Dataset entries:
== == ==

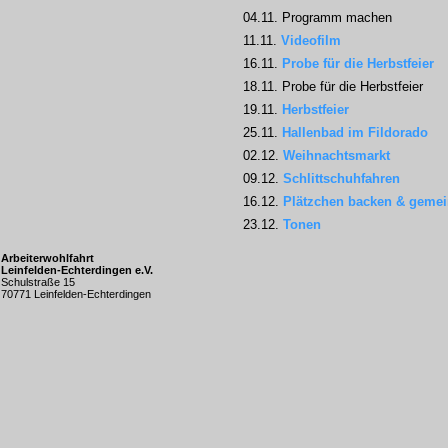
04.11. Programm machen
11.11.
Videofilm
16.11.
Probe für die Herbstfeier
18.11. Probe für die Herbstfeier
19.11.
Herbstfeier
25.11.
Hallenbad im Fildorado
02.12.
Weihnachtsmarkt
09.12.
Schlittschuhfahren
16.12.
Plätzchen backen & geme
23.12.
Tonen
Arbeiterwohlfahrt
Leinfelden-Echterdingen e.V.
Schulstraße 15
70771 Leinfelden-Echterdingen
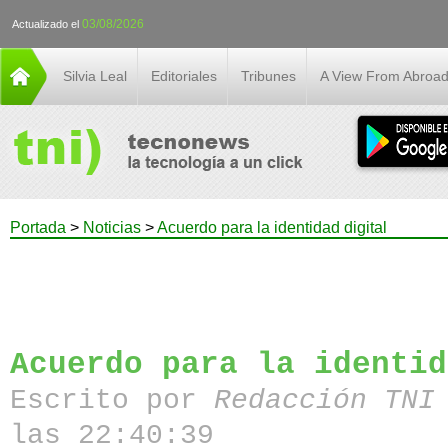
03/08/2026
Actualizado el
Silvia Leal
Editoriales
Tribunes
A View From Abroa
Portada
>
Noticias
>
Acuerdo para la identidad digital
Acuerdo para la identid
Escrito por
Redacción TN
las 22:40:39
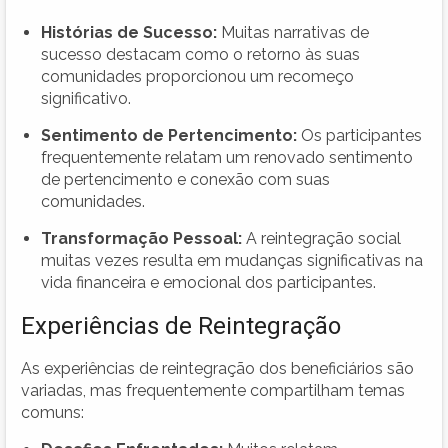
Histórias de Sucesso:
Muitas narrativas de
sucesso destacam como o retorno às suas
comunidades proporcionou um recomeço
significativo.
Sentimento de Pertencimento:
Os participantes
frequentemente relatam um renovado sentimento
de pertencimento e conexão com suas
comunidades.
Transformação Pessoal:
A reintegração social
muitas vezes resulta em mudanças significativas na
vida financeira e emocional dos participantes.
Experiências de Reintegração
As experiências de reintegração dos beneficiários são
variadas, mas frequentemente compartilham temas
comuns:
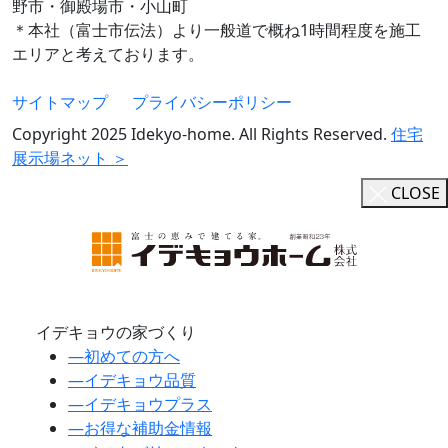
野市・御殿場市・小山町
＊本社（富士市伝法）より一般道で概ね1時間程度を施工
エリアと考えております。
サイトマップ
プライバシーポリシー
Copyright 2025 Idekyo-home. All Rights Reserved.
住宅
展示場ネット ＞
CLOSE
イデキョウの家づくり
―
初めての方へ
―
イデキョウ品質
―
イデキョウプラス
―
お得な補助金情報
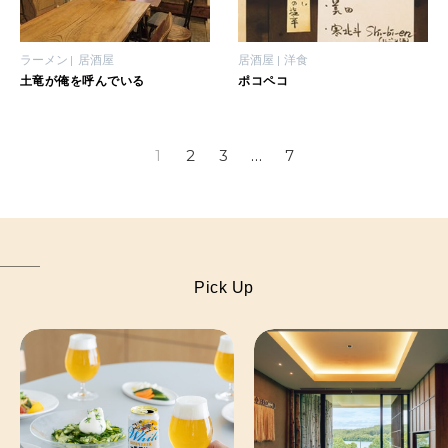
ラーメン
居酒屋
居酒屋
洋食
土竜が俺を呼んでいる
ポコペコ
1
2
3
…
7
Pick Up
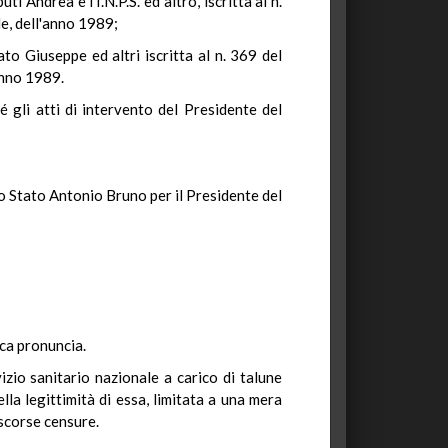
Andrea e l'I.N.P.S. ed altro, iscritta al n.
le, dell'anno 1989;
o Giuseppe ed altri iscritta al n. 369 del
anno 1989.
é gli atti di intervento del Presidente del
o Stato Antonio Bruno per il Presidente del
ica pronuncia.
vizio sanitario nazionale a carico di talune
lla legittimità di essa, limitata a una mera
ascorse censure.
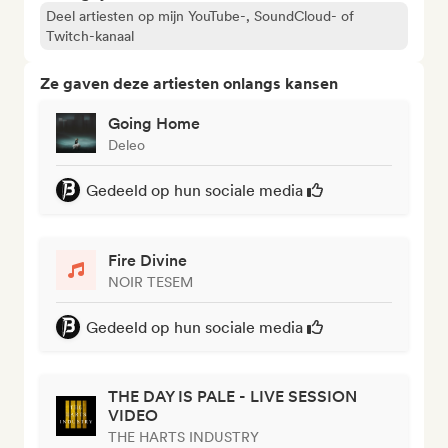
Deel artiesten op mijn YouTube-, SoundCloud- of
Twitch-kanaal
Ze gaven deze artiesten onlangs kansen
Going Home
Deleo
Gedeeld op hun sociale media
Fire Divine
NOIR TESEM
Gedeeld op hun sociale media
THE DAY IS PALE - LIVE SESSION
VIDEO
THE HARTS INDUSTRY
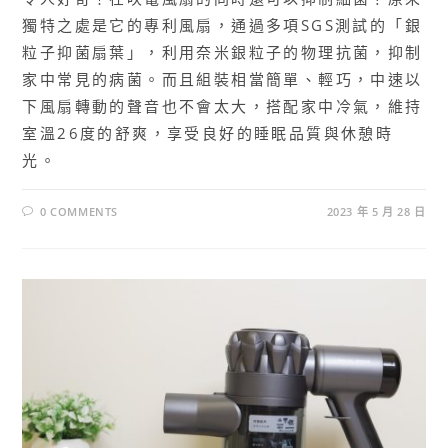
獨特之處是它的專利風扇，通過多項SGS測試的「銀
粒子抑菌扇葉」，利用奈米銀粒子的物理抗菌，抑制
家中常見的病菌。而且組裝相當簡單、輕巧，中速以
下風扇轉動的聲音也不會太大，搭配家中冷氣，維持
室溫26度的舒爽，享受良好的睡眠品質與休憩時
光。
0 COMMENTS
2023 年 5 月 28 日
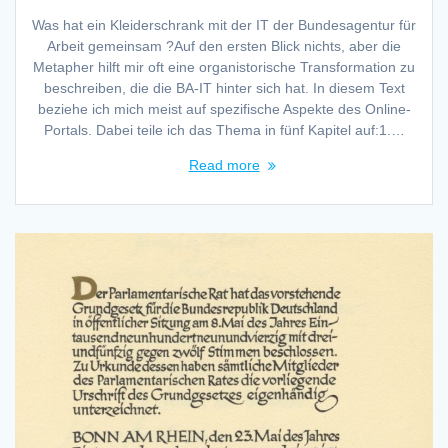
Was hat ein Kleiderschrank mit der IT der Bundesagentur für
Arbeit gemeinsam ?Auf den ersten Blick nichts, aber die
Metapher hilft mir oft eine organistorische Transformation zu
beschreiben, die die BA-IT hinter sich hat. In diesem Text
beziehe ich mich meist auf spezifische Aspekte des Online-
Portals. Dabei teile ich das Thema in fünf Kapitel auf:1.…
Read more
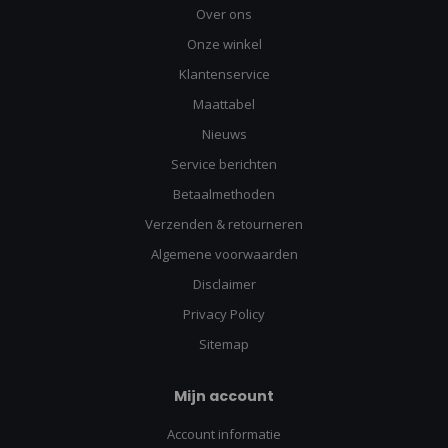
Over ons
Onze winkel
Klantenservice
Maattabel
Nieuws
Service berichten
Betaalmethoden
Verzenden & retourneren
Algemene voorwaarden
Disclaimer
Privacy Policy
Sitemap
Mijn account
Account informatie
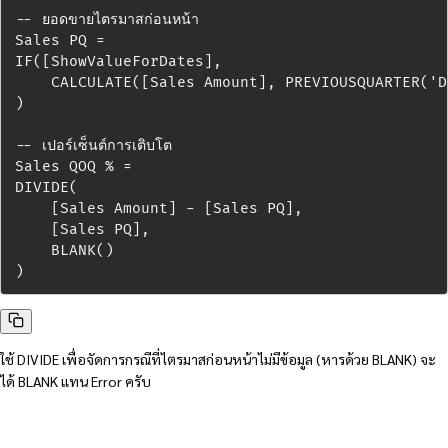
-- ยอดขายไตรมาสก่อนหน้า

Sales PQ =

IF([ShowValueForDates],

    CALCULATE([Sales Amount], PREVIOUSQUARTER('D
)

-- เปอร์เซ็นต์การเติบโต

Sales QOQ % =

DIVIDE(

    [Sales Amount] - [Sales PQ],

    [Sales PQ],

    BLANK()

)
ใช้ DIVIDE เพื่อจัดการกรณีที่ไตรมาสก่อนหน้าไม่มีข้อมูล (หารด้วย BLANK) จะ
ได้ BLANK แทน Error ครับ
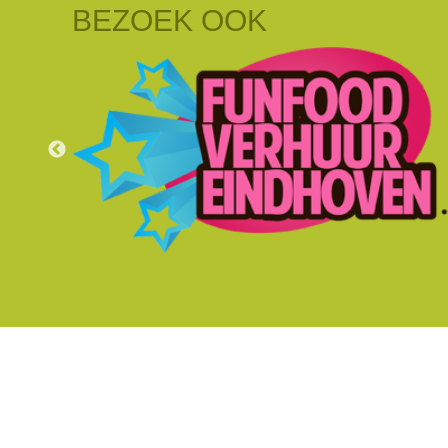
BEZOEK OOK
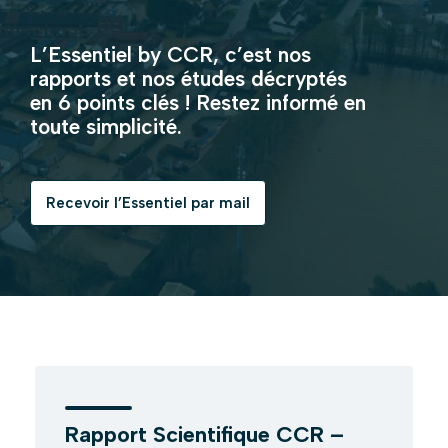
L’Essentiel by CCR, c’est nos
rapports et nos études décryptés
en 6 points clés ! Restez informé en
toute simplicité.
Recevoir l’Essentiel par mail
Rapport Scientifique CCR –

== == ==

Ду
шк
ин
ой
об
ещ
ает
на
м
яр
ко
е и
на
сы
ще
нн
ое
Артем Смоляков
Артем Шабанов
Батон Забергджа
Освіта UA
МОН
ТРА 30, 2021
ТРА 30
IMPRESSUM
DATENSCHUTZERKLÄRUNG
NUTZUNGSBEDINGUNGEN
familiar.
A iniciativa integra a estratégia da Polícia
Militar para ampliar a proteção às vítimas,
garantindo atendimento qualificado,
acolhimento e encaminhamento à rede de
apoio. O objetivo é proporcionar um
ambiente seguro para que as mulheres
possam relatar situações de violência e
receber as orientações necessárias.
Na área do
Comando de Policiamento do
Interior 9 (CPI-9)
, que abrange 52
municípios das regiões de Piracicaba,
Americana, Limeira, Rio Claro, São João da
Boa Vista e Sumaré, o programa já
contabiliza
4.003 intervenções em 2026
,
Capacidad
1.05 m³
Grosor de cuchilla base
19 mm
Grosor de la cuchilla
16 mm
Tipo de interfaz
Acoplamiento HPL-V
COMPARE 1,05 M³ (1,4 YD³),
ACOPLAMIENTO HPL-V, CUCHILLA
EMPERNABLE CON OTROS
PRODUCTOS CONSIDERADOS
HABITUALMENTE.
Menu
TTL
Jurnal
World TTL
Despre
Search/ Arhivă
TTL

== == ==

_The task:_
Which lines above hold the string "Essentiel"? Please copy all of them.

_Finished exercise:_
L’Essentiel by CCR, c’est nos
Recevoir l’Essentiel par mail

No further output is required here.